What makes the Ridge Route so unique?

Really, what is so special about this road? What makes it worthy of such preservation efforts? The Ridge Route is more than just a scenic path through the northern Angeles National Forest. It is more than a roadway that helped bring together, and keep together, the state of California. The roadway is a time capsule, from really no later than 1930, showing how roads were first built in the modern age. This roadway was the first of its kind, still using manual labor and some steam shovels, to build a brand new roadway across open terrain. No other roadway in California, and possibly even the US, has such a long section of paving intact from such an early period. No other roadway retains the methods of construction as the Ridge Route does. Other roads were upgraded, with curves or short sections bypassed. Other roads may have even been obliterated with the advent of freeways.

The Ridge Route represents so much to so many. It is that which makes it more than worthy for the efforts to preserve it. We have the ability to save it. We need your support to do it. Without that support, this roadway could well be lost to time and development, depriving those in the future of an opportunity to see where things came from.

Right of Way issues along the road

All roadways, regardless of their designation, have some sort of right-of-way. Before things got to be a bit more standard and better documented, these could change at the whim of, well, most anyone. Modern roads have designated paths, carved through other properties. Depending on circumstances, these paths can be either an easement, owned lands, or some other method.

Roads such as the Ridge Route were granted an easement through existing public, in this case federal, lands. Such easements were quite common during the period. Even today, not all the land along a roadway is owned by the agency that maintains the road. An example of this is State 39 – San Gabriel Canyon Road – in the San Gabriel Mountains north of Azusa. Caltrans maintains the right-of-way through the forest, but does not own the right-of-way. The highway was granted an easement through the forest, with the provision that, should the roadway be abandoned, the road would be returned to its “natural state”. This particular issue has been a problem for Caltrans as they have wanted to abandon a section of 39 that has been closed since 1978. To return it to a natural state would well exceed any costs to rehabilitate the roadway and open it.

The Ridge Route, however, is a different animal. While, at present, the County of Los Angeles has vacated the roadway (a nice way to say abandoned), the Angeles National Forest does wish to keep the roadway available for their use. Where our issue lies is with the easement itself. As the easement was granted before the landowner on the south end obtained their land, their land has this easement. As the roadway was illegally vacated and the easements not properly maintained, they are using that as an opportunity to claim the road as their own.

Illegal signage declaring a portion of the Ridge Route as a “private” roadway.
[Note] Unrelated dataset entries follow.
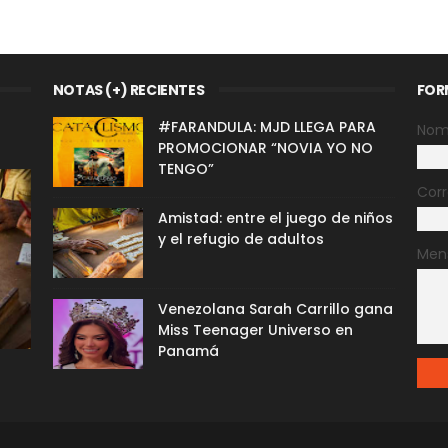
NOTAS (+) RECIENTES
FOR
#FARANDULA: MJD LLEGA PARA
Nom
PROMOCIONAR “NOVIA YO NO
TENGO”
Corr
Amistad: entre el juego de niños
y el refugio de adultos
Men
Venezolana Sarah Carrillo gana
Miss Teenager Universo en
Panamá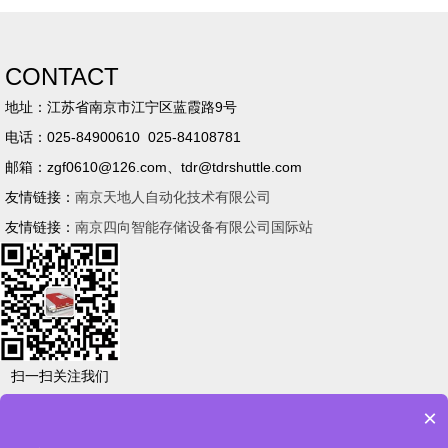
CONTACT
地址：江苏省南京市江宁区蓝霞路9号
电话：025-84900610 025-84108781
邮箱：zgf0610@126.com、tdr@tdrshuttle.com
友情链接：
南京天地人自动化技术有限公司
友情链接：
南京四向智能存储设备有限公司国际站
扫一扫关注我们
×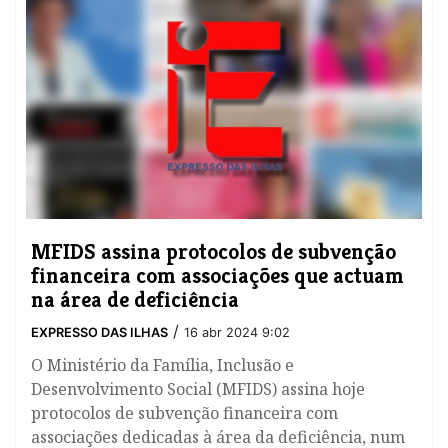
MFIDS assina protocolos de subvenção
financeira com associações que actuam
na área de deficiência
/
EXPRESSO DAS ILHAS
16 abr 2024 9:02
O Ministério da Família, Inclusão e
Desenvolvimento Social (MFIDS) assina hoje
protocolos de subvenção financeira com
associações dedicadas à área da deficiência, num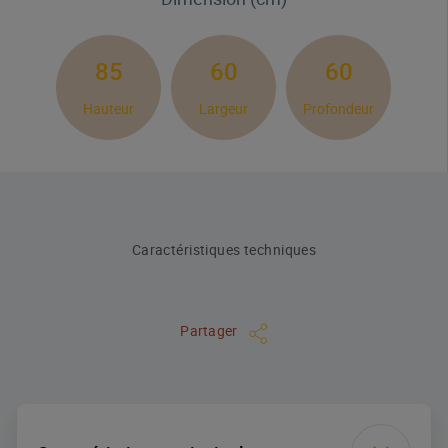
85
60
60
Hauteur
Largeur
Profondeur
Caractéristiques techniques
Partager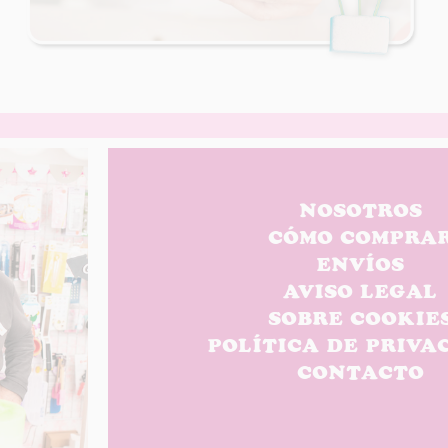
NOSOTROS
CÓMO COMPRA
ENVÍOS
AVISO LEGAL
SOBRE COOKIE
POLÍTICA DE PRIVA
CONTACTO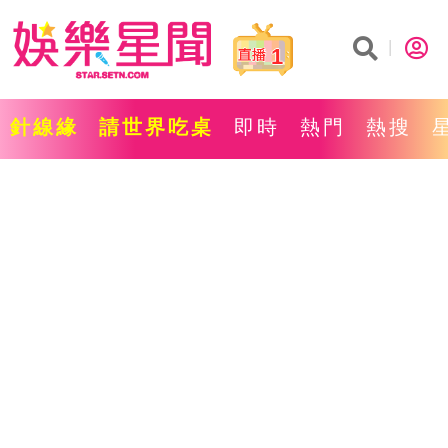
1
針線緣
請世界吃桌
即時
熱門
熱搜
Previously, we posted that the Angeles National Forest is actively maintaining the roadway, at least by 2009, by performing an AC (Asphaltic Concrete) overlay on the southern end of the Ridge Route. This overlay shows unquestionably that the Forest Service is maintaining the roadway. No monies for this maintenance came from the landowner.

We need your help to fight this. We are demanding the County of Los Angeles rescind their road vacation and quitclaim the road to the Forest Service. This would properly transfer any and all easements for the road and allow the PUBLIC to enjoy this historic treasure.